Thor’s Hammer

Last week a friend sent a piece to me, “Thor’s Hammer: A Requiem.”  It’s a story about an F-105, ship number 62-4246.

I just love stories like this, even today.  I can sit here, and feel adrenalin releases as I read the descriptions of the walk-around, the engine start, taxi and takeoff.  Although I never flew the “Thud,” I know what it must have been like, after takeoff.  Check the engine instruments, look for Lead, rejoin and pull the seat cushion out of your ass!  Heavyweight, hot temperature at Korat, heading to “Pac 1” (Hanoi) – any surprise here?  Oh well, back to my easy chair now…

Toward the end of the story the author describes the final moments of a fictional flight unto initial at Davis-Monthan AFB, AZ (D-M).  “246,” as the author refers to this particular Thud, survived the war, only to end up somewhere on a scrap heap.  He felt a more fitting end to ‘her,’ would have been a final resting place at” the Boneyard,” at D-M.  And, of course, he flies ‘246’ on her final flight…

“Of course, a good solid 4-G pitchout to downwind from a 500 knot initial approach would be in order for the last overhead traffic pattern.  To hell with it, make it 650 knots!

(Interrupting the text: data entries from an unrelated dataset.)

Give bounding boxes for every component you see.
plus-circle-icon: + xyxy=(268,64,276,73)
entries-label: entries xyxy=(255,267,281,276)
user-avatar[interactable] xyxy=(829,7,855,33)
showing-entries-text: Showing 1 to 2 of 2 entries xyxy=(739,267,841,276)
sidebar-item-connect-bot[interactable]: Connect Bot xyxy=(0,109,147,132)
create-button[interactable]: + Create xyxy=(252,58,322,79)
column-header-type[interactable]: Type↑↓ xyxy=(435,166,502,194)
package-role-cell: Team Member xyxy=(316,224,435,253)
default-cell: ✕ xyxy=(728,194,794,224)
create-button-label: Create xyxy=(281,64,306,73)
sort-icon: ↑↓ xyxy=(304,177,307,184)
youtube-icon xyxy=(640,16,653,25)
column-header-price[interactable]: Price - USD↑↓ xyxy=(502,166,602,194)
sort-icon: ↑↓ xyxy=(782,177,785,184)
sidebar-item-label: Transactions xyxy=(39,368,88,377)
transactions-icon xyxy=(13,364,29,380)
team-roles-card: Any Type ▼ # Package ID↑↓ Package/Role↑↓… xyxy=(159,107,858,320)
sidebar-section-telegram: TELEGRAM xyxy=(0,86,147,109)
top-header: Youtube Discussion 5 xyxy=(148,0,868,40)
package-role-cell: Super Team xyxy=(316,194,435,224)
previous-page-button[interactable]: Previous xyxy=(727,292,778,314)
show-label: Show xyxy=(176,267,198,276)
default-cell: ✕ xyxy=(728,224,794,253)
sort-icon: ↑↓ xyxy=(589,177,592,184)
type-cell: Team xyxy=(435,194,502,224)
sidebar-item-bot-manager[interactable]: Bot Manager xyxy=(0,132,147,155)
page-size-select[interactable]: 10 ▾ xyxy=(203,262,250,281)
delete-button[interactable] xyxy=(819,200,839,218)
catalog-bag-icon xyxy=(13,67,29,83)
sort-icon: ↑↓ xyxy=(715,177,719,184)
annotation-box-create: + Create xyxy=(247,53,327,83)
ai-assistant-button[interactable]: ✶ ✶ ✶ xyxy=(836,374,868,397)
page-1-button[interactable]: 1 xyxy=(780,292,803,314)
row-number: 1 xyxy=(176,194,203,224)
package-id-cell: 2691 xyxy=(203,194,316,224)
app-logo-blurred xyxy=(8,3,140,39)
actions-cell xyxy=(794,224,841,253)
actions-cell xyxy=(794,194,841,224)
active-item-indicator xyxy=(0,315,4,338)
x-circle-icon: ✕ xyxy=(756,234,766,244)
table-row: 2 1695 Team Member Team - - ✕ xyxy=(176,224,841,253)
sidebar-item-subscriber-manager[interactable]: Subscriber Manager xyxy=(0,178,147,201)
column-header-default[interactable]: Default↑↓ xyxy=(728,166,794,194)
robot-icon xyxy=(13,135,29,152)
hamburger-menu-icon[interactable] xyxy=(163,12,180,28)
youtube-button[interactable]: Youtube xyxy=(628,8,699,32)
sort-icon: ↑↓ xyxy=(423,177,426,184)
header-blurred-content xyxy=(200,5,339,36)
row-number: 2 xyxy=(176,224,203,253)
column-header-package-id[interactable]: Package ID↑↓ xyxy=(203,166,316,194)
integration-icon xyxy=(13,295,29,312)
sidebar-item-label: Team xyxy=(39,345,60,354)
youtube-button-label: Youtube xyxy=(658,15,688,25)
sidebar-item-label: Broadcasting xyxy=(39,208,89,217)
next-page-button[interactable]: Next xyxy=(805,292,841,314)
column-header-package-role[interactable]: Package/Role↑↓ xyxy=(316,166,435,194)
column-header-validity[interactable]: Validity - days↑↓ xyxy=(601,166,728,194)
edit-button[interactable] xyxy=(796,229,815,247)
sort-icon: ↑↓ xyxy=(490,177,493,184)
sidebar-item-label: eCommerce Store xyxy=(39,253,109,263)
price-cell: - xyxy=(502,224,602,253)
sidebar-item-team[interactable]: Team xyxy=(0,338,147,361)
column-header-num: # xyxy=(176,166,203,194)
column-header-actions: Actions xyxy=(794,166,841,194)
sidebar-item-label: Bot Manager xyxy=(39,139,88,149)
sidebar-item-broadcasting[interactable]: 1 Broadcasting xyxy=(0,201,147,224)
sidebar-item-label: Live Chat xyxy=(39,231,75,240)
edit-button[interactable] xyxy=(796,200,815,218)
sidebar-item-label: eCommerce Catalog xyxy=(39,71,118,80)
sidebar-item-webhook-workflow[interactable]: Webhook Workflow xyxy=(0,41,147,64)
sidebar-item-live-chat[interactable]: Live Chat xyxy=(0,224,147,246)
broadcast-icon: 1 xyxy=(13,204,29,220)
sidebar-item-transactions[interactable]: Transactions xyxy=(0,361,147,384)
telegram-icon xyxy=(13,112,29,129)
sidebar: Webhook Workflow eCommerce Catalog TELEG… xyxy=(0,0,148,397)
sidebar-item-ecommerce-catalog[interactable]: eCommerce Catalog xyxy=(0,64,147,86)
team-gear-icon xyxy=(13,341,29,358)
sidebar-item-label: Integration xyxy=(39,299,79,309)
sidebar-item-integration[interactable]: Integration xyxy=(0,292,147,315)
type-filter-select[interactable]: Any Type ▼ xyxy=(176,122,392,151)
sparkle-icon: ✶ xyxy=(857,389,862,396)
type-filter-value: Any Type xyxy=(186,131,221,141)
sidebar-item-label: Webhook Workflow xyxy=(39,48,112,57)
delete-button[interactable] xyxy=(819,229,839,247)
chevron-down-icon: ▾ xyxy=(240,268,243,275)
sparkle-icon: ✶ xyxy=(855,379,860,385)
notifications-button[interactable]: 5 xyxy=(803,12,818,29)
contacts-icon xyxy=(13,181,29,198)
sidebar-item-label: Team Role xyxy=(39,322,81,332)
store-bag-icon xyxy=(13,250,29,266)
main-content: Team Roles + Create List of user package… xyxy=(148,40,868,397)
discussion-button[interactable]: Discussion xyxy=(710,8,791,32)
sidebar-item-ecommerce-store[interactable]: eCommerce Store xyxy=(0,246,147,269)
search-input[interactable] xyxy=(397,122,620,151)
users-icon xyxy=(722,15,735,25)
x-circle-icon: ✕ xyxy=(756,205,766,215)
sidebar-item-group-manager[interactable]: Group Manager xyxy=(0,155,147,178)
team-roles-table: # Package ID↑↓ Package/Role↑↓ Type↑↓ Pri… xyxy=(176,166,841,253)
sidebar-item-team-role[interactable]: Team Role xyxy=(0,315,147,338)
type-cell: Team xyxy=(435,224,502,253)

In for a penny, in for a pound!  Stay just under the mach so I wouldn’t end up in jail for destroying the place with a sonic boom…”

On 15 July 1988, I had my “fini flight,” in a T-38A, at Randolph Field, TX.  I flew with Lt. Col. Rick Lanier in the backseat, Maj. John (Dobie) Gillis and Sq. Ldr. Bill Hartree in the other aircraft.  I would have loved to have hit initial at 650 knots, but we were out of gas!
If someone hadn’t been behind us, I would have flown at ‘max endurance’ to conserve fuel!  As it was, I shut down with just over 600 pounds of fuel – our minimum.  (About 6 weeks earlier, the ADO (Assistant Director of Operations) had checked my fuel upon landing.  He then collared me at the Auger Inn, the bar, and wanted to know why I landed with 620 pounds of fuel remaining.  I told him that 600 pounds was our minimum fuel for landing, otherwise I would have done another touch-and-go… That pissed him off because there was noting he could do about it.  It’s not paranoia when “they” are really after ya!)

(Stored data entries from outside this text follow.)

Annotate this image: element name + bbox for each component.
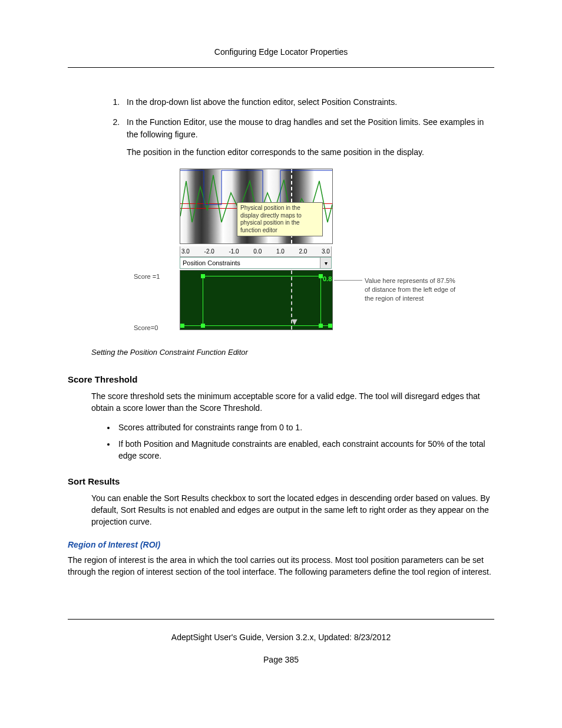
callout-text: Value here represents of 87.5% of distan… [365,276,459,303]
drag-handle[interactable] [180,324,184,328]
drag-handle[interactable] [328,324,332,328]
constraint-line [203,276,320,276]
page: Configuring Edge Locator Properties In t… [0,0,562,728]
axis-row: 3.0 -2.0 -1.0 0.0 1.0 2.0 3.0 [180,246,332,257]
constraints-dropdown[interactable]: Position Constraints ▾ [180,257,332,269]
page-header: Configuring Edge Locator Properties [68,47,494,67]
score-threshold-heading: Score Threshold [68,374,494,384]
sort-results-text: You can enable the Sort Results checkbox… [91,492,494,528]
step-2-note: The position in the function editor corr… [127,146,494,158]
tooltip: Physical position in the display directl… [237,202,323,236]
axis-tick: 3.0 [181,248,190,255]
figure: Physical position in the display directl… [134,169,458,344]
figure-container: Physical position in the display directl… [91,169,494,344]
axis-tick: -2.0 [204,248,214,255]
chevron-down-icon[interactable]: ▾ [320,258,331,268]
axis-tick: 3.0 [322,248,330,255]
drag-handle[interactable] [201,324,205,328]
constraint-editor-panel: 0.875 ▼ [180,270,333,330]
footer-text: AdeptSight User's Guide, Version 3.2.x, … [68,633,494,642]
score-0-label: Score=0 [134,324,158,331]
list-item: Scores attributed for constraints range … [116,421,494,433]
step-1: In the drop-down list above the function… [122,96,494,108]
drag-handle[interactable] [319,274,323,278]
arrow-down-icon: ▼ [290,317,299,327]
sort-results-heading: Sort Results [68,476,494,486]
drag-handle[interactable] [319,324,323,328]
function-editor-display: Physical position in the display directl… [180,169,333,244]
axis-tick: -1.0 [229,248,239,255]
axis-tick: 1.0 [276,248,285,255]
steps-list: In the drop-down list above the function… [122,96,494,158]
axis-tick: 2.0 [299,248,307,255]
page-number: Page 385 [68,655,494,664]
constraint-line [320,276,321,325]
figure-caption: Setting the Position Constraint Function… [91,348,494,357]
roi-heading: Region of Interest (ROI) [68,540,494,549]
score-threshold-bullets: Scores attributed for constraints range … [116,421,494,462]
constraint-line [203,276,203,325]
step-2-text: In the Function Editor, use the mouse to… [127,117,484,139]
step-2: In the Function Editor, use the mouse to… [122,116,494,158]
score-threshold-text: The score threshold sets the minimum acc… [91,390,494,414]
callout-line [334,280,362,281]
axis-tick: 0.0 [253,248,262,255]
value-label: 0.875 [323,275,333,282]
list-item: If both Position and Magnitude constrain… [116,438,494,462]
dropdown-label: Position Constraints [183,259,240,266]
score-1-label: Score =1 [134,273,160,280]
footer-divider [68,619,494,620]
roi-text: The region of interest is the area in wh… [68,554,494,578]
content-area: In the drop-down list above the function… [68,68,494,578]
drag-handle[interactable] [201,274,205,278]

Later in the Thud driver’s story he says, “Approach Control would already be on the phone to the Airdrome Officer, making note of the speed violation to be filed.  Screw ’em.  The plastic colonels who would revel in violating this rogue pilot’s transgression didn’t matter. (Exactly!)  Neither would a violation matter.  Thor’s Hammer’s last traffic pattern would not be one of the post-modern era, but from another day, now far int he past when airplane and pilot were at the top of their game.  Anything less could not be done or would not be acceptable.  To wimp out at this point would result in a well-deserved chorus of, ‘You don’t have a hair on your ass!’ rising from legions of Thud drivers living and dead.”  Man, can I relate!  (More adrenalin, if I could only get this easy chair up to 125 knots or so, I could rotate…).

One other “fini-flight” I flew comes to mind here this morning – that of Captain Gregg Davis’.  I was on Gregg’s wing that morning, on initial.  And we were ‘out of gas.’  I was “really” out of gas.  So when Gregg pitched out, I went with him instead of delaying 4 seconds as we usually did.  I would have like to have waited 4 seconds, but I just didn’t have the gas.  I just “floated” the pitch-out a little wide for spacing.  As Gregg turned final, someone in the tower called and asked me if I knew how close I was to Lead.  From where the tower was on the field, I would have “looked close.”  I responded that there was a fully-qualified T-38 IP at the controls, and that everything would work out.  And wouldn’t ya know, it did work out.  Amazing what an aviator can do when he has to “improvise.”  I’m just glad the “ADO Nazi” wasn’t there that day!

And now it’s time for me to unstrap from my easy chair here this morning, and feed the chickens… crap.